What are the disadvantages of remapping a car?
But, as with many things in life, the potential benefits gained by remapping can come with some downsides. These include:
- Increased insurance premiums. Once your car has been remapped, it’s counted as a specialist vehicle and this requires specialist motor insurance, which can have higher premiums than standard car insurance policies. And since you’ll need to inform your insurer as soon as your car’s been remapped, you may have policy change fees to cover as well.
- Voided warranty. If you decide to remap your engine, make sure you understand where (and even if) you can have it done without invalidating the warranty. If remapping is possible according to the terms of your warranty, ensure that it’s done by the manufacturer or an approved dealership as specified in your car’s paperwork.
- A less reliable vehicle. The increased power that engine remapping brings can put extra stress on your engine, brakes, clutch, suspension, and tyres. As well as meaning more money on repairs in the long run, you might find that your car is less reliable after remapping.
- Decreased fuel economy. We mentioned earlier that engine remapping can actually lead to better fuel economy — and that’s true if you can increase mileage per gallon. But, it all depends on your driving habits. If you keep slamming on the accelerator to make the most of your car’s increased power, you might actually find that your car becomes less fuel efficient, not more.
- More expensive fuel. Engine remaps can increase the octane rating of the fuel needed for your car, and that often comes at an increased cost.
- Safety considerations. The factory settings of your car’s engine have been specifically chosen and tested in a range of conditions. When you remap your car’s engine, the safety of the car under these different conditions, for example in extreme conditions, can’t be guaranteed.

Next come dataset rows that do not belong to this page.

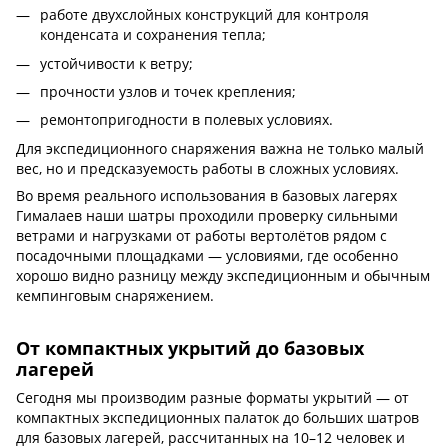
работе двухслойных конструкций для контроля
конденсата и сохранения тепла;
устойчивости к ветру;
прочности узлов и точек крепления;
ремонтопригодности в полевых условиях.
Для экспедиционного снаряжения важна не только малый
вес, но и предсказуемость работы в сложных условиях.
Во время реального использования в базовых лагерях
Гималаев наши шатры проходили проверку сильными
ветрами и нагрузками от работы вертолётов рядом с
посадочными площадками — условиями, где особенно
хорошо видно разницу между экспедиционным и обычным
кемпинговым снаряжением.
От компактных укрытий до базовых
лагерей
Сегодня мы производим разные форматы укрытий — от
компактных экспедиционных палаток до больших шатров
для базовых лагерей, рассчитанных на 10–12 человек и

How much is a remap in the UK?
Car remapping tends to come in three stages, each associated with a different price tag and performance improvement potential.
Stage 1 remap
This level of car engine ramp tends to cost in the region of a few hundred pounds and involves slightly tweaking the settings of the ECU to deliver a small performance boost.
Stage 2 remap
For this stage, the exhaust and/or the inlet are modified alongside the ECU changes made for stage 1. The exact changes tend to depend on your car’s fuel type and typically come in between £500 and £1,000.
Stage 3 remap
The most dramatic changes happen during a stage 3 remap. These can include the addition of things like rods, pistons, fuel pumps, and turbochargers to the engine. Such significant changes can seriously increase your car’s power, throttle response, and torque but this level of remap tends to be quite pricey — you can expect to pay over £1,000.
In summary: remapping your car
Remapping your vehicle can lead to notable increases in performance. But it’s not a decision to take lightly.

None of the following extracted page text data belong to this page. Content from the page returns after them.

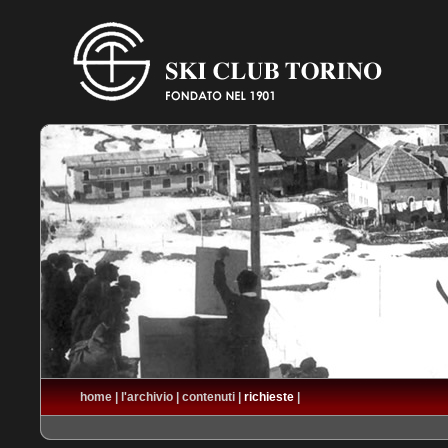
home
|
l'archivio
|
contenuti
|
richieste
|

Remapping your car can fundamentally change how your car functions, with potential consequences for the fuel efficiency and safety of your vehicle. It may also invalidate your car’s warranty, meaning you’ll need to take out specialist motor insurance that can be pricier than a more standard car insurance policy.
So before you go ahead and remap your car, we recommend you do your research. Chat to your manufacturer or a qualified mechanic, and always tell your insurer about any modifications you decide to make. This will make sure you and your vehicle stay safe on the road and on the right side of the law.